It truly is a new era in Boston, and nowhere is that more apparent than in goal, where the Breakers took a calculated gamble in the offseason and traded away Alyssa Naeher, who kept them in many a game the past few seasons, to help bolster the backline. Considering the importance of the veteran keeper in keeping scorelines respectable for the club the past two seasons, some of the angst being directed towards the club after the trade is quite understandable. If Beard’s reshuffling doesn’t work out, this will likely be the move pointed to as the fatal error that could have been avoided.

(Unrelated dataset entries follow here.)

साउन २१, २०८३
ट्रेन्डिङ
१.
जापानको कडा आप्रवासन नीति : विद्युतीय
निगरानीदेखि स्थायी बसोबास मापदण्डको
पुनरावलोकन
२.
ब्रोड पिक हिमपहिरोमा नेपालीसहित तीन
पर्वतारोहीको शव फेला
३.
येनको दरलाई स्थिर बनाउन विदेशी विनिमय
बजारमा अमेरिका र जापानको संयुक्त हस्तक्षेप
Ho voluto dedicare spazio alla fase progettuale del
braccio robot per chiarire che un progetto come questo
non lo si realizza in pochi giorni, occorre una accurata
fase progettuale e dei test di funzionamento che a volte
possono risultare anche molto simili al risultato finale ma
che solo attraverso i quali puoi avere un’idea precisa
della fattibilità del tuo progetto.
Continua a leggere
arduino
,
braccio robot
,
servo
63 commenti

The big move to replace Naeher in goal came when the Breakers signed Libby Stout from Liverpool in the offseason. After a solid career with Western Kentucky collegiately, Stout turned into a journeyman keeper in Europe, first in France with FF Yzeure before a short stint with German side Cloppenburg, followed by a move to Liverpool. It was there that Stout played under Beard, making this a rather natural fit with manager familiar with his new starting netminder in Boston. Stout also had a cup of coffee with the U.S. U23 team, but she may be under as much pressure as any newcomer in the league with big gloves to fill after Naeher’s departure.

She’ll also face pressure from draftee Abby Smith. Smith slipped on draft day after concerns over her decision making hung heavily over her in evaluations from teams. Still, the Texas alum has the tools to play at this level if she gets good coaching to refine those skills into a finished product. But this perhaps may not be the best situation to have landed in. While Smith has a better chance to play than in many other destinations, she also could have used with a more experienced mentor in front of her while she was eased into duty. There’s a very real possibility that Smith could get tossed into the deep end if Stout doesn’t command the starting job early, and that could be perilous.

Beard is betting heavily on his old charge Stout being able to get the job done at this level after having coached her at Liverpool. But she won’t be playing behind the most stable backline and will be under pressure from Smith to perform right away. It adds up to an uncertain situation between the pipes that isn’t enviable.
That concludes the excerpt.